El peligro no está ahí, sino en la extensión del recurso de la oligarquía al abuso de la masa descontenta para ganarla a su campo. La izquierda en general, y no solo en Estados Unidos, tendrá que asimilar la lección recibida.
El comentarista checo Martin Fendrych (aktualne.cz) invita a los demócratas norteamericanos a “acordarse qué es la izquierda”, una afirmación que, dada la crisis actual del Partido Socialdemócrata checo, tiene connotaciones nacionales. Por otro lado, según informa Joanna Walters desde Nueva York en The Guardian , Londres, 15.11.2016, Bernie Sanders, el precandidato derrotado que había instado a votar por Hillary Clinton, promueve ahora, junto con otros líderes progresistas, la reconstrucción del Partido Demócrata sobre nuevas bases. “Nos espera un gran trabajo de reflexión”, ha declarado a través del canal CBS, “los demócratas han centrado demasiado la atención en la élite liberal, que consiguió enormes sumas de dinero de los ricos pero se olvidó… de la clase trabajadora, de la clase media y de la gente con bajos ingresos de este país. Ahora es necesario crear un movimiento de masas de millones de adherentes, dispuestos a transformar el país”.

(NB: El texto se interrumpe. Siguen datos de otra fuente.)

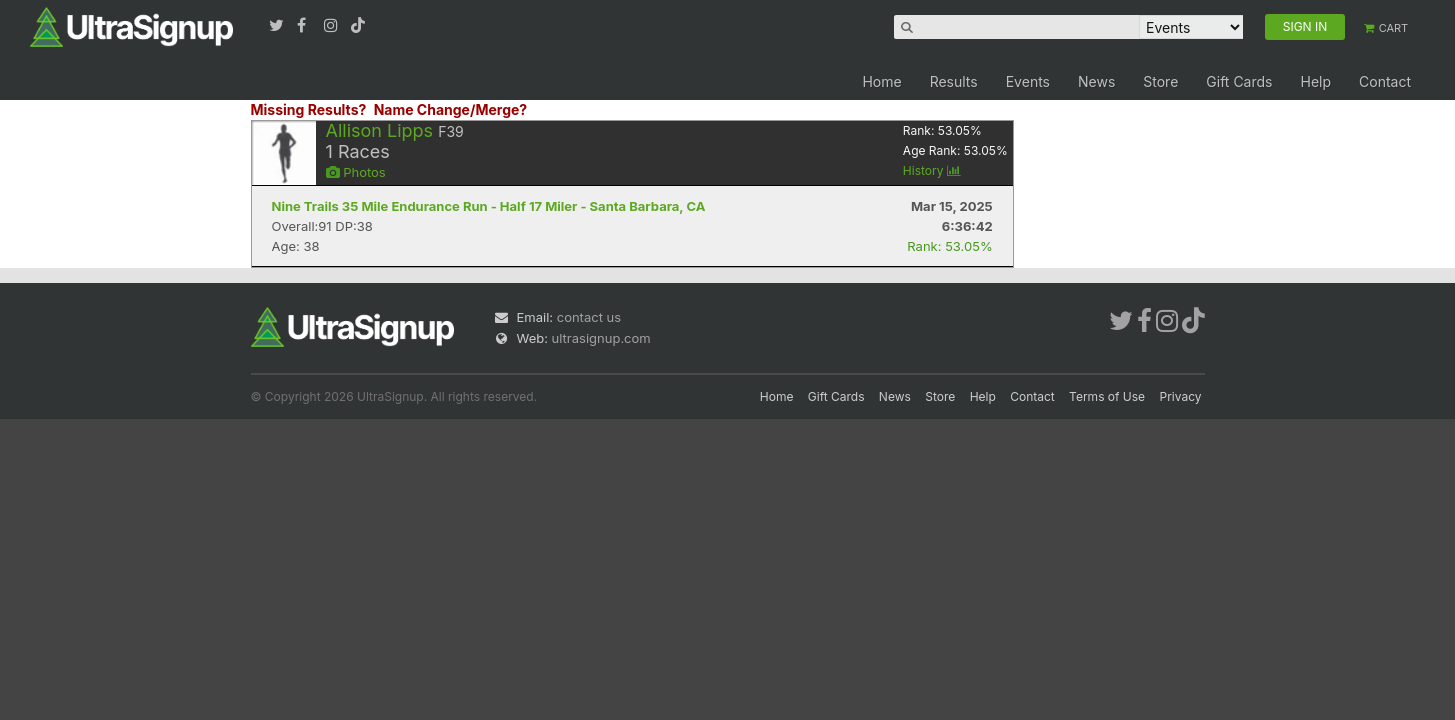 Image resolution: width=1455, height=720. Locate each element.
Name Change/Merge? (451, 109)
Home (881, 81)
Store (1160, 81)
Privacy (1181, 396)
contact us (589, 317)
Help (1315, 81)
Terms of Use (1107, 396)
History (932, 170)
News (1096, 81)
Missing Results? (309, 109)
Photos (356, 172)
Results (954, 81)
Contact (1385, 81)
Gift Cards (1239, 81)
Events (1028, 81)
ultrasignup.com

El desafío es considerable. En una época históricamente reciente, el desastre de la Gran Crisis de 1929-30 llevó al nazismo al poder. Al mismo tiempo, la Unión Soviética se despedazaba sin poder resolver sus contradicciones internas y, en Estados Unidos, el reformismo rooseveltiano, apoyándose en los sindicatos, lanzaba la política del New Deal, uno de cuyos frutos fue el auge industrial, hoy convertido en herrumbre junto con el Estado social. La falta de una alternativa progresista lleva actualmente al mundo al caos y la aniquilación. ¿Habremos olvidado las lecciones de la historia?